Bekasi pagi ini :)

 Bekasi Tempoe Doeloe

Menemani kopi pagi membaca beberapa media online yang isinya rata-rata soal Bekasi yang sedang rajin bongkar-bongkar bangunan liar atau yang disingkat menjadi bangli. Sehari kemarin itu berapa bangunan liar yang dibongkar? Baik dibongkar sendiri pemiliknya maupun yang pembongkarannya "dibantu" oleh aparat.

Membangun bangunan liar itu sendiri tentunya pakai uang, kalau hingga 200 lebih bangunan dibongkar itu kira-kira berapa banyak biaya yang terpakai untuk membangun dan membongkar? apa tidak ada solusi yang menguntungkan kedua belah pihak? dalam hal ini Pemda dan masyarakat pemilik bagunan liar yang rata-rata digunakan sebagai tempat usaha.

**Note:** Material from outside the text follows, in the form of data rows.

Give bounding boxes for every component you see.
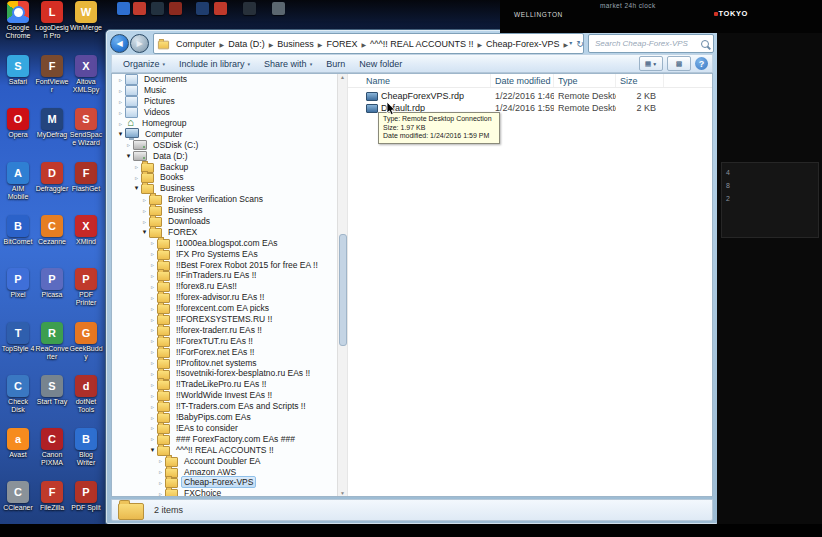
scroll-down-icon[interactable]: ▼	[338, 490, 347, 496]
tree-item[interactable]: ▹!!TradeLikePro.ru EAs !!	[112, 379, 347, 390]
tree-item[interactable]: ▹!!Profitov.net systems	[112, 357, 347, 368]
breadcrumb-segment[interactable]: Business	[274, 39, 317, 49]
toolbar-item[interactable]: Include in library▾	[172, 59, 257, 69]
desktop-icon[interactable]: CCheck Disk	[1, 375, 35, 414]
tree-item[interactable]: ▹!EAs to consider	[112, 423, 347, 434]
breadcrumb-segment[interactable]: Cheap-Forex-VPS	[483, 39, 563, 49]
mini-desktop-icon[interactable]	[272, 2, 285, 15]
desktop-icon[interactable]: Google Chrome	[1, 1, 35, 40]
tree-expand-arrow[interactable]: ▹	[148, 424, 157, 431]
tree-scrollbar[interactable]: ▲ ▼	[337, 74, 347, 496]
desktop-icon[interactable]: XXMind	[69, 215, 103, 246]
desktop-icon[interactable]: aAvast	[1, 428, 35, 459]
tree-item[interactable]: ▾FOREX	[112, 226, 347, 237]
tree-expand-arrow[interactable]: ▹	[140, 218, 149, 225]
tree-expand-arrow[interactable]: ▹	[148, 348, 157, 355]
tree-expand-arrow[interactable]: ▹	[140, 207, 149, 214]
scroll-up-icon[interactable]: ▲	[338, 74, 347, 80]
tree-expand-arrow[interactable]: ▹	[116, 98, 125, 105]
tree-expand-arrow[interactable]: ▹	[156, 457, 165, 464]
tree-item[interactable]: ▾Computer	[112, 128, 347, 139]
file-row[interactable]: CheapForexVPS.rdp1/22/2016 1:46 PMRemote…	[348, 90, 712, 102]
tree-item[interactable]: ▹!!ForexTUT.ru EAs !!	[112, 335, 347, 346]
tree-item[interactable]: ▹!!forex-advisor.ru EAs !!	[112, 292, 347, 303]
tree-item[interactable]: ▹!FX Pro Systems EAs	[112, 248, 347, 259]
desktop-icon[interactable]: FFontViewer	[35, 55, 69, 94]
tree-item[interactable]: ▹!!WorldWide Invest EAs !!	[112, 390, 347, 401]
desktop-icon[interactable]: OOpera	[1, 108, 35, 139]
mini-desktop-icon[interactable]	[196, 2, 209, 15]
desktop-icon[interactable]: CCanon PIXMA	[35, 428, 69, 467]
toolbar-item[interactable]: Organize▾	[116, 59, 172, 69]
desktop-icon[interactable]: ddotNet Tools	[69, 375, 103, 414]
mini-desktop-icon[interactable]	[133, 2, 146, 15]
desktop-icon[interactable]: SStart Tray	[35, 375, 69, 406]
column-header[interactable]: Name	[362, 74, 491, 87]
tree-item[interactable]: ▹Broker Verification Scans	[112, 194, 347, 205]
tree-item[interactable]: ▹Documents	[112, 74, 347, 85]
tree-expand-arrow[interactable]: ▹	[148, 359, 157, 366]
address-bar[interactable]: Computer▶Data (D:)▶Business▶FOREX▶^^^!! …	[153, 33, 584, 54]
desktop-icon[interactable]: PPicasa	[35, 268, 69, 299]
tree-expand-arrow[interactable]: ▹	[132, 163, 141, 170]
help-button[interactable]: ?	[695, 57, 708, 70]
tree-item[interactable]: ▹!!sovetniki-forex-besplatno.ru EAs !!	[112, 368, 347, 379]
column-header[interactable]: Date modified	[491, 74, 554, 87]
desktop-icon[interactable]: TTopStyle 4	[1, 322, 35, 353]
tree-scrollbar-thumb[interactable]	[339, 234, 347, 346]
tree-expand-arrow[interactable]: ▹	[148, 316, 157, 323]
tree-expand-arrow[interactable]: ▹	[116, 120, 125, 127]
tree-expand-arrow[interactable]: ▹	[156, 490, 165, 496]
search-input[interactable]	[593, 38, 701, 49]
breadcrumb-segment[interactable]: ^^^!! REAL ACCOUNTS !!	[367, 39, 476, 49]
mini-desktop-icon[interactable]	[169, 2, 182, 15]
tree-item[interactable]: ▹⌂Homegroup	[112, 118, 347, 129]
tree-item[interactable]: ▹Backup	[112, 161, 347, 172]
desktop-icon[interactable]: CCezanne	[35, 215, 69, 246]
tree-expand-arrow[interactable]: ▹	[156, 468, 165, 475]
back-button[interactable]: ◀	[110, 34, 129, 53]
tree-expand-arrow[interactable]: ▹	[124, 141, 133, 148]
tree-expand-arrow[interactable]: ▹	[148, 250, 157, 257]
tree-item[interactable]: ▹!BabyPips.com EAs	[112, 412, 347, 423]
tree-expand-arrow[interactable]: ▹	[116, 109, 125, 116]
mini-desktop-icon[interactable]	[243, 2, 256, 15]
tree-expand-arrow[interactable]: ▹	[148, 239, 157, 246]
tree-item[interactable]: ▹Account Doubler EA	[112, 455, 347, 466]
tree-item[interactable]: ▹!!FOREXSYSTEMS.RU !!	[112, 314, 347, 325]
tree-item[interactable]: ▹FXChoice	[112, 488, 347, 496]
tree-item[interactable]: ▾^^^!! REAL ACCOUNTS !!	[112, 444, 347, 455]
desktop-icon[interactable]: WWinMerge	[69, 1, 103, 32]
mini-desktop-icon[interactable]	[214, 2, 227, 15]
tree-expand-arrow[interactable]: ▹	[148, 381, 157, 388]
tree-expand-arrow[interactable]: ▹	[148, 305, 157, 312]
desktop-icon[interactable]: SSendSpace Wizard	[69, 108, 103, 147]
tree-item[interactable]: ▹### ForexFactory.com EAs ###	[112, 433, 347, 444]
desktop-icon[interactable]: XAltova XMLSpy	[69, 55, 103, 94]
breadcrumb-segment[interactable]: Computer	[173, 39, 219, 49]
tree-expand-arrow[interactable]: ▹	[148, 403, 157, 410]
column-header[interactable]: Size	[616, 74, 664, 87]
tree-expand-arrow[interactable]: ▹	[132, 174, 141, 181]
tree-item[interactable]: ▹!!FinTraders.ru EAs !!	[112, 270, 347, 281]
tree-expand-arrow[interactable]: ▾	[116, 130, 125, 138]
tree-expand-arrow[interactable]: ▹	[156, 479, 165, 486]
forward-button[interactable]: ▶	[130, 34, 149, 53]
tree-expand-arrow[interactable]: ▾	[140, 228, 149, 236]
tree-item[interactable]: ▹Amazon AWS	[112, 466, 347, 477]
tree-expand-arrow[interactable]: ▾	[148, 446, 157, 454]
tree-item[interactable]: ▹!!forex8.ru EAs!!	[112, 281, 347, 292]
tree-item[interactable]: ▹Cheap-Forex-VPS	[112, 477, 347, 488]
tree-item[interactable]: ▹Pictures	[112, 96, 347, 107]
tree-expand-arrow[interactable]: ▹	[148, 326, 157, 333]
taskbar[interactable]	[0, 524, 822, 537]
tree-item[interactable]: ▹!!forexcent.com EA picks	[112, 303, 347, 314]
tree-item[interactable]: ▹Books	[112, 172, 347, 183]
tree-expand-arrow[interactable]: ▹	[140, 196, 149, 203]
tree-item[interactable]: ▹!!Best Forex Robot 2015 for free EA !!	[112, 259, 347, 270]
tree-expand-arrow[interactable]: ▹	[148, 370, 157, 377]
desktop-icon[interactable]: BBlog Writer	[69, 428, 103, 467]
tree-item[interactable]: ▾Business	[112, 183, 347, 194]
tree-expand-arrow[interactable]: ▹	[148, 261, 157, 268]
tree-item[interactable]: ▹!!ForForex.net EAs !!	[112, 346, 347, 357]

Mau sampai kapan masyarakat dan pemda seperti kucing-kucingan main bongkar pasang seperti ini? bangunan liar itu sendiri tidak mungkin tumbuh jika tidak memiliki nilai tambah ekonomi dan nilai tambah lain bagi warga yang mengambil manfaat dengan adanya bangunan-bangunan liar seperti itu. Saya sendiri sering mampir di warung kopi yang masuk dalam kategori bangunan liar itu karena berdiri di pinggir irigasi dan pastinya gak punya IMB.

Entahlah, pastinya yang sedemikian itu sudah dipikirkan oleh anggota dewan terhormat yang sudah dipilih untuk mewakili warga, dan juga harusnya sudah menjadi beban pemikiran pemimpin yang sudah dipilih juga oleh warga, Bekasi khususnya. Kalau gak yah berarti warga salah pilih, kalau sampai salah pilih? gak mungkin lah, masa' salah pilih berulang-ulang :)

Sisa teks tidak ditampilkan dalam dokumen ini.